== Problem description ==
The answer should be a single number: how many lines of the entries below hold the word "Ротаметр".

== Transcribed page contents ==
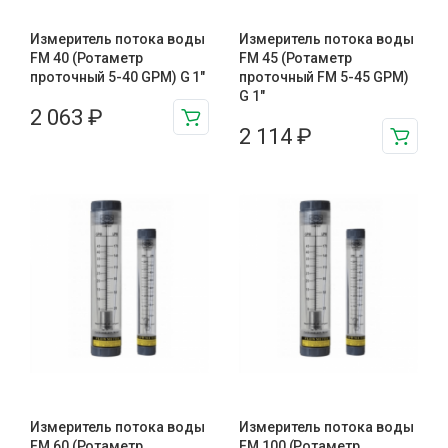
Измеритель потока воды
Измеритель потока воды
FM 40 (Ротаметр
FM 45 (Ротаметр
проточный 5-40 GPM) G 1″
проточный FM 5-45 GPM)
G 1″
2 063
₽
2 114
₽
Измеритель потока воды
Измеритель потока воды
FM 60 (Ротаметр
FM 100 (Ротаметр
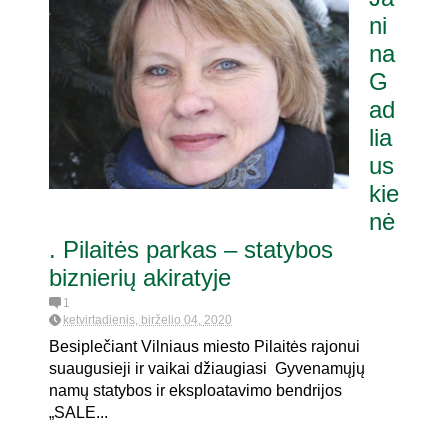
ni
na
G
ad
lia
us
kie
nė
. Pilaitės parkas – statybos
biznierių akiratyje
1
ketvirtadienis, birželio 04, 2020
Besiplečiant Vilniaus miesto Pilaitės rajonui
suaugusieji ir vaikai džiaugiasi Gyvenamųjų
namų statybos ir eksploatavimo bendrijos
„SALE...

== Result for this exercise ==
4